And of these versions, the one we know best is the one that has become more attractive and inspiring to the artists who would represent it in their works.
That is why the version of Aphrodite’s birth that we know best shows the goddess as an adult emerging from the foam of the sea.
There is a version by the poet Homer, in his Iliad, that says that the goddess is the daughter of Zeus and Dione. However, the version popularized by great painters of all times (the one we see in the painting we have chosen) tells us that Aphrodite is the daughter of Uranus, God of Heaven, conceived in an unconventional way: Cronus (a titan son of Uranus) castrates her father with a sickle and throws his genitals into the sea. From the foam of the sea, emerges Aphrodite, a goddess of such beauty and sensuality that she is desired by both gods and mortals.
The word “Aphrodite” has its origin in the Greek word “aphros,” which means “foam.”
For all painters, the birth of the goddess is the perfect excuse to represent the ideal of beauty.
For some, like Botticelli, creator of the most famous of the Aphrodites, it is an excuse to represent “pure” and spiritual beauty. He painted his lifelong, impossible love, Simonetta Vespucci, as a goddess.
For others, like Bouguereau, it is the opportunity to represent a more erotic, more provocative, and more earthly beauty.

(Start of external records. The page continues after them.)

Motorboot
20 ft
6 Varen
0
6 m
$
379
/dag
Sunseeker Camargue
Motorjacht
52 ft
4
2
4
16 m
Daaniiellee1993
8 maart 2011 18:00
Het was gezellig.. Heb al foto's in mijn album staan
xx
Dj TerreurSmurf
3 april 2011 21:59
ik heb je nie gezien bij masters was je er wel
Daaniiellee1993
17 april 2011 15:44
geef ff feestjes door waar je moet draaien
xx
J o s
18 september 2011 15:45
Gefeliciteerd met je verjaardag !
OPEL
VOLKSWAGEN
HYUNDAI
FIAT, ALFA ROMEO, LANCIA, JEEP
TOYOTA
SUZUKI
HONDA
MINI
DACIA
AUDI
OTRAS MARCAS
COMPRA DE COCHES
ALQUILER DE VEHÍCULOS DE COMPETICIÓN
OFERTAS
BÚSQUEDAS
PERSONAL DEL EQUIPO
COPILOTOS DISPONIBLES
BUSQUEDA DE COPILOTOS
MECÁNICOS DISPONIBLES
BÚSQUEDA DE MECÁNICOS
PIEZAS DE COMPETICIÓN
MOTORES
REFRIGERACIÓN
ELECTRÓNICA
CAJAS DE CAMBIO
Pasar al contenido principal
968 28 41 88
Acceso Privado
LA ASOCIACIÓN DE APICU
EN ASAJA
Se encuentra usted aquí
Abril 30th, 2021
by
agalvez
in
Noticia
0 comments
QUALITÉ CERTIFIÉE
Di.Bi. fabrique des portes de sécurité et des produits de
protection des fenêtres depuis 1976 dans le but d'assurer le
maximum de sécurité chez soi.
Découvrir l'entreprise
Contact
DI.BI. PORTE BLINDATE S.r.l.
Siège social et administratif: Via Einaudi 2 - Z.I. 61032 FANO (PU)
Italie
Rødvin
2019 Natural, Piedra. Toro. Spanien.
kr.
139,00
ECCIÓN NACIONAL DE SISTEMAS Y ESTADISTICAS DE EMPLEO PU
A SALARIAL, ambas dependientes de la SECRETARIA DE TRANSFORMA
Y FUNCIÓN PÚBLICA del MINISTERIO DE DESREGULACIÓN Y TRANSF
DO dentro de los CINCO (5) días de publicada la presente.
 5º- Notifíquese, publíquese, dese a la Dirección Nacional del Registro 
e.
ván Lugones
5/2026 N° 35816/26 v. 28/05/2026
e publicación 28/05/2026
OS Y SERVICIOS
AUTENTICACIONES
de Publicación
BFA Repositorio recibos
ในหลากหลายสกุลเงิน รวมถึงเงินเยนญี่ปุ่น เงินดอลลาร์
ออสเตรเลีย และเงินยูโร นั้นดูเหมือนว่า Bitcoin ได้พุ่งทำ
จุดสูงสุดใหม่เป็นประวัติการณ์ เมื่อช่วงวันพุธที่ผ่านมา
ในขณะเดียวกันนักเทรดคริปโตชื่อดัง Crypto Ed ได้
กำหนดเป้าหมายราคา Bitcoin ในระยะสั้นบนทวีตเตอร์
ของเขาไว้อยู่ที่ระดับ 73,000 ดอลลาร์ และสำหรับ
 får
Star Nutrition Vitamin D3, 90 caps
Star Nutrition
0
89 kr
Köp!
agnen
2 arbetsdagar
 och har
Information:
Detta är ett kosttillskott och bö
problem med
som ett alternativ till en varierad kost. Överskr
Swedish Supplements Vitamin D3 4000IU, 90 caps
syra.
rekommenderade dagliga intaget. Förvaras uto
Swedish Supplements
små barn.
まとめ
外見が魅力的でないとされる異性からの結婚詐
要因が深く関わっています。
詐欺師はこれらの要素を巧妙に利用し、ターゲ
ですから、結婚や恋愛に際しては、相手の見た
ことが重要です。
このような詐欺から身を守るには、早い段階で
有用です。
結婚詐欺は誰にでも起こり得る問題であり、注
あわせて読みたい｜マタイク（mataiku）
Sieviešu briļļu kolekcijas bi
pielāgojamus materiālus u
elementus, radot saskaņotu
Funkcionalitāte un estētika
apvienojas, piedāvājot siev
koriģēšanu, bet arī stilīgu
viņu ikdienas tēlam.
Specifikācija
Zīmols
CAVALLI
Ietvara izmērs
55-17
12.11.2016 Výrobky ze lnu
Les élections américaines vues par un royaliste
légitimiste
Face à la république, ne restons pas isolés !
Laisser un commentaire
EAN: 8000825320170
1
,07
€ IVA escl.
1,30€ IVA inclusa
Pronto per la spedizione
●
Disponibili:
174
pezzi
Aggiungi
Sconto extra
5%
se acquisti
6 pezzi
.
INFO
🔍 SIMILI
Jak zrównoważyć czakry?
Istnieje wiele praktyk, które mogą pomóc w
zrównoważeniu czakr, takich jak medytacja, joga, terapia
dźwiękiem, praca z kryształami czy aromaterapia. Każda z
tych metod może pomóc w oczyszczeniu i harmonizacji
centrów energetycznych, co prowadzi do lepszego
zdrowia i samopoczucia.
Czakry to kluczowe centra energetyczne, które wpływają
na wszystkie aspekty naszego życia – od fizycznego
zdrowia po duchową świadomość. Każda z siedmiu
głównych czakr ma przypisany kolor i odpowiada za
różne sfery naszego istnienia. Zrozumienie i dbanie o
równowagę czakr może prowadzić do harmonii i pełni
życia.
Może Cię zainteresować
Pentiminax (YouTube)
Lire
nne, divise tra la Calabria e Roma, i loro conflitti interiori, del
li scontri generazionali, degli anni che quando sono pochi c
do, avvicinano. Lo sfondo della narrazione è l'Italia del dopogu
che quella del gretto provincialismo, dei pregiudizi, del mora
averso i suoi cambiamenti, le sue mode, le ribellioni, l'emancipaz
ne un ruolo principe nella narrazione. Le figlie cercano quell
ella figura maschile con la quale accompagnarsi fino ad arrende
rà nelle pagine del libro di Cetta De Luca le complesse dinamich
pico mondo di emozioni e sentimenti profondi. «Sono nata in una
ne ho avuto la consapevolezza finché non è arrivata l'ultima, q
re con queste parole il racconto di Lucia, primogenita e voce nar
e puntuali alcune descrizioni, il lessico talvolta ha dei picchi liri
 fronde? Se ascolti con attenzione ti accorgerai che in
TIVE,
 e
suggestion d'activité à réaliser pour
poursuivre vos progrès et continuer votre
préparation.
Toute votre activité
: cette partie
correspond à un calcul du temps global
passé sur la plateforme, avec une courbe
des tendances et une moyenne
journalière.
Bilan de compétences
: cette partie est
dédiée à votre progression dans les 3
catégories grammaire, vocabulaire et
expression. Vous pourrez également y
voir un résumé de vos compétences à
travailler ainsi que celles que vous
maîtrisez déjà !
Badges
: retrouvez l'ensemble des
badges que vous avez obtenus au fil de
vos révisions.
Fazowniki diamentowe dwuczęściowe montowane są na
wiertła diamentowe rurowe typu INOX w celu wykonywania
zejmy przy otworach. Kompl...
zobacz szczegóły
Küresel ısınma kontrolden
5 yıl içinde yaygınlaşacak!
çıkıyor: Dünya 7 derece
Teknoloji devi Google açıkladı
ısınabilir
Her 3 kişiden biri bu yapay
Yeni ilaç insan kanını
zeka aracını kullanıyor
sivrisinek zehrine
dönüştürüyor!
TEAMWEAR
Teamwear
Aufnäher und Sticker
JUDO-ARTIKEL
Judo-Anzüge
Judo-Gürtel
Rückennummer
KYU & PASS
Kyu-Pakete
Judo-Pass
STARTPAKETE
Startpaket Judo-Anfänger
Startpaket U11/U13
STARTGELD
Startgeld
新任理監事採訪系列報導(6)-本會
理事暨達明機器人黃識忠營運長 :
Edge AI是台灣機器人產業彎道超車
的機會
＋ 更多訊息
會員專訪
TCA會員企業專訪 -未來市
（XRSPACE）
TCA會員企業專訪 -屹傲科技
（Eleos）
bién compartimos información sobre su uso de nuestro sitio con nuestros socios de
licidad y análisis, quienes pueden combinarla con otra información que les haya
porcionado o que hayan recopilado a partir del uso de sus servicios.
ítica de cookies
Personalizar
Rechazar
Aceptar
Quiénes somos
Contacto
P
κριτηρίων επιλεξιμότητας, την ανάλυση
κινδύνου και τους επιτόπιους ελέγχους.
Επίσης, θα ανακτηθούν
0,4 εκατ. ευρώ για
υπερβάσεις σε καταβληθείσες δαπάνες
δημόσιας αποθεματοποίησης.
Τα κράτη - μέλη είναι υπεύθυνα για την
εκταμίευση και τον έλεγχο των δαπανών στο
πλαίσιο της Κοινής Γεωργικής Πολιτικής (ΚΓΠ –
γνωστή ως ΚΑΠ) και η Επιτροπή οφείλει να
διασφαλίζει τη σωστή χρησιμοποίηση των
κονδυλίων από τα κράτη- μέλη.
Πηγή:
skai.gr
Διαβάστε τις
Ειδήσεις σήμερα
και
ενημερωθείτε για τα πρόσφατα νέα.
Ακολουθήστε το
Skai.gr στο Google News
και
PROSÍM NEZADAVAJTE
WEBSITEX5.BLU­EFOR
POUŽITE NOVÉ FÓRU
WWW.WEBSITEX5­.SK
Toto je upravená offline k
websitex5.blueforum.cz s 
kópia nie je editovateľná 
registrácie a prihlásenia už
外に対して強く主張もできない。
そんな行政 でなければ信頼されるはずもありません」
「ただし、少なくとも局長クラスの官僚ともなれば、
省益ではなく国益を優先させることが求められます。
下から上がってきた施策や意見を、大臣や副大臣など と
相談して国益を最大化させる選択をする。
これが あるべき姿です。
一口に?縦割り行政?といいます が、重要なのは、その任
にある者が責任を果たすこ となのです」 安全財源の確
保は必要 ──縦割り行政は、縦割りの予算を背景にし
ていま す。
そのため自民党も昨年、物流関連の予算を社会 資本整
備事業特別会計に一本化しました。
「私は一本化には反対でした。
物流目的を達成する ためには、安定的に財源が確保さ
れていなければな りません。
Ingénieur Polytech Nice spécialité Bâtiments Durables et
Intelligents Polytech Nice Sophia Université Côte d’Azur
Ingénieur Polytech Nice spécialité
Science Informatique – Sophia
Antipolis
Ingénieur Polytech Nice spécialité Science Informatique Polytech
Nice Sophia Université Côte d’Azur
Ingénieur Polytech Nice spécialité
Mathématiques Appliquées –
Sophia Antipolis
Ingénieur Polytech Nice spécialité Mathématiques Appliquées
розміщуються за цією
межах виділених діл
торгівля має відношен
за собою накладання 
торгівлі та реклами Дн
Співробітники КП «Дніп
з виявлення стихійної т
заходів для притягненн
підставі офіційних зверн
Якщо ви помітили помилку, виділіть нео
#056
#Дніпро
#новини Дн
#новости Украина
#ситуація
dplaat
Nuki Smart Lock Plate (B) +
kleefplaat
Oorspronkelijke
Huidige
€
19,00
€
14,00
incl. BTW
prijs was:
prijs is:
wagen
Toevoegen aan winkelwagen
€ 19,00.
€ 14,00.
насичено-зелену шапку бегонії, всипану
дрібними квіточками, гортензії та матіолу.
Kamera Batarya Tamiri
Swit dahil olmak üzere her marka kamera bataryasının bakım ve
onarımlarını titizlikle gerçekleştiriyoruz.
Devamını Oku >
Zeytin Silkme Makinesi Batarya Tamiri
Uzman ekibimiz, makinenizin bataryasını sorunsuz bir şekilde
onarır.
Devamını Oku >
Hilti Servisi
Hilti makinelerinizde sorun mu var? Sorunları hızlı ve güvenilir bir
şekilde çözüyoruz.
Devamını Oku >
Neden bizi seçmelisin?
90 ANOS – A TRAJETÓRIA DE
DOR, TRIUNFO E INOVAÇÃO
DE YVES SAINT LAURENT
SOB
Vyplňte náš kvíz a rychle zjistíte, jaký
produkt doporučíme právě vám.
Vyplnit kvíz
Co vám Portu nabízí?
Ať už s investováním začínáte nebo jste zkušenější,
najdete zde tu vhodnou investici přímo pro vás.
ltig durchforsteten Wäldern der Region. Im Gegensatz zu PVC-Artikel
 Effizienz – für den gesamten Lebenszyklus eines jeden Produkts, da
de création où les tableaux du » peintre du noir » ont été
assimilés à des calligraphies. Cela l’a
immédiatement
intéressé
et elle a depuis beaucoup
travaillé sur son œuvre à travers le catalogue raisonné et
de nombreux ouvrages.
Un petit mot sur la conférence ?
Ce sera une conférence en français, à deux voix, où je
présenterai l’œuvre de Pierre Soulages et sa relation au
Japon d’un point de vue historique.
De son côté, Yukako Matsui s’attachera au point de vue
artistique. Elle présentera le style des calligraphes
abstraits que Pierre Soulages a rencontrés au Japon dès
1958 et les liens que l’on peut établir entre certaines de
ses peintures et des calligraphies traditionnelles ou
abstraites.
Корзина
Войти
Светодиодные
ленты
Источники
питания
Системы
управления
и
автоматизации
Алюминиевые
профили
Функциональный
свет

Aphrodite is the goddess of love, beauty, lust, reproduction, and sexuality. In other words, she is not only the goddess of love. It is not only the conquest of the soul but also the conquest of the senses. And so it is natural that she has become one of the most venerated deities of all time.
Recommended links:
The Birth of Venus (ca. 1484) by Botticelli.
Les Oréades (1902) by William-Adolphe Bouguereau.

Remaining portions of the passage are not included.